- [WHAT TO PRODUCE] The answer is to be the lines of the material from its start through the line containing "Участниками форума стали: депутат", each copied exactly; no pictures.
------------------------------
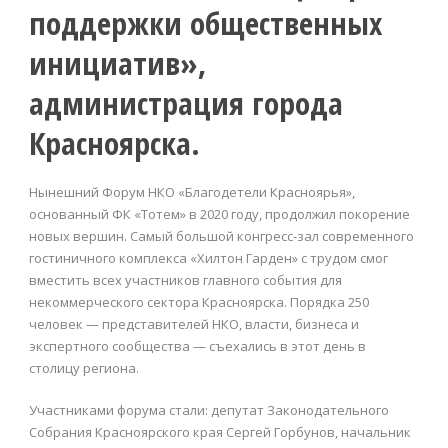
поддержки общественных
инициатив»,
администрация города
Красноярска.
Нынешний Форум НКО «Благодетели Красноярья»,
основанный ФК «Тотем» в 2020 году, продолжил покорение
новых вершин. Самый большой конгресс-зал современного
гостиничного комплекса «Хилтон Гарден» с трудом смог
вместить всех участников главного события для
некоммерческого сектора Красноярска. Порядка 250
человек — представителей НКО, власти, бизнеса и
экспертного сообщества — съехались в этот день в
столицу региона.
Участниками форума стали: депутат Законодательного
Собрания Красноярского края Сергей Горбунов, начальник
------------------------------
- [OUTPUT FOR THIS EXERCISE]
поддержки общественных
инициатив»,
администрация города
Красноярска.
Нынешний Форум НКО «Благодетели Красноярья»,
основанный ФК «Тотем» в 2020 году, продолжил покорение
новых вершин. Самый большой конгресс-зал современного
гостиничного комплекса «Хилтон Гарден» с трудом смог
вместить всех участников главного события для
некоммерческого сектора Красноярска. Порядка 250
человек — представителей НКО, власти, бизнеса и
экспертного сообщества — съехались в этот день в
столицу региона.
Участниками форума стали: депутат Законодательного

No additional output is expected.